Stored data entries
· · · · · · ·

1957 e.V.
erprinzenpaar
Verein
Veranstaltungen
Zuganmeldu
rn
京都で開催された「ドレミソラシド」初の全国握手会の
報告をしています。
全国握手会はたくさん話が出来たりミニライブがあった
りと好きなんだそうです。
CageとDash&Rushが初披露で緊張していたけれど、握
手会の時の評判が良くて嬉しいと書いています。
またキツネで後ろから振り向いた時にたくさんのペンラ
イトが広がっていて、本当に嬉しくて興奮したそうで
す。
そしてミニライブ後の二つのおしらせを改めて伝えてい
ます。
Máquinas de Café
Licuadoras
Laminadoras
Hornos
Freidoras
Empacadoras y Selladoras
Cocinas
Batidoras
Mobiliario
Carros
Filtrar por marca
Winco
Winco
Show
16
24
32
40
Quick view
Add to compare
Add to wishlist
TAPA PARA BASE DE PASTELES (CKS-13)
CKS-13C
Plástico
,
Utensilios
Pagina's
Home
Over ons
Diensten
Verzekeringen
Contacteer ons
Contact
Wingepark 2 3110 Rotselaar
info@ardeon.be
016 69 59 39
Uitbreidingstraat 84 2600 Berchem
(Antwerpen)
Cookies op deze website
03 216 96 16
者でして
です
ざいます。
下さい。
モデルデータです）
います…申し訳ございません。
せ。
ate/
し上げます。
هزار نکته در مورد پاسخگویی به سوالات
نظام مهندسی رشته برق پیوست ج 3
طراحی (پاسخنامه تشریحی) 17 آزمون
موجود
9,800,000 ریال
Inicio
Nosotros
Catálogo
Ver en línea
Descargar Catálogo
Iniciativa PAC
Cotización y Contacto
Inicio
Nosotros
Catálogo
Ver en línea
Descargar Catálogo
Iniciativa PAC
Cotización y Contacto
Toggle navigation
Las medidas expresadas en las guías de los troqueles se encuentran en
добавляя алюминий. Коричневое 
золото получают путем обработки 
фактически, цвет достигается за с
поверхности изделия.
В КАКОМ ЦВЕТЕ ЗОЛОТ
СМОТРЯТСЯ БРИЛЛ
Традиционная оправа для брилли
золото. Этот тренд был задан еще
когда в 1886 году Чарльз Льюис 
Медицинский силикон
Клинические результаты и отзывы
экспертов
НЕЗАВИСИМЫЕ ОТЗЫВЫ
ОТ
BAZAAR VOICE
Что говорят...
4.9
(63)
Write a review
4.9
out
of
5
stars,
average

· · · · · · ·

* [YOUR ASSIGNMENT]
Only the lines containing the string "золото" are needed; pull them out of the records.

* [TASK RESPONSE]
золото получают путем обработки 
золото. Этот тренд был задан еще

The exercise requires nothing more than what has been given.